* _WHAT IS BEING ASKED_
Track down every line below that holds "SKODA" and copy it.

* _MATERIAL PROVIDED_
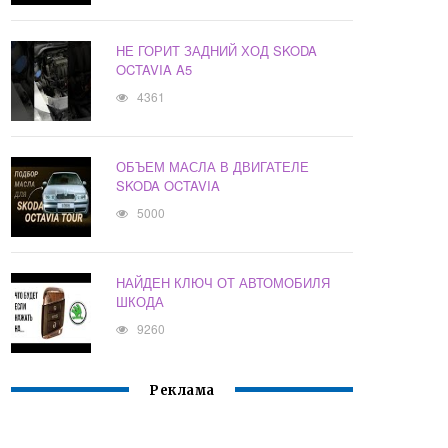
НЕ ГОРИТ ЗАДНИЙ ХОД SKODA
OCTAVIA A5
4361
ОБЪЕМ МАСЛА В ДВИГАТЕЛЕ
SKODA OCTAVIA
5000
НАЙДЕН КЛЮЧ ОТ АВТОМОБИЛЯ
ШКОДА
9260
Реклама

* _WRITTEN SOLUTION_
НЕ ГОРИТ ЗАДНИЙ ХОД SKODA
SKODA OCTAVIA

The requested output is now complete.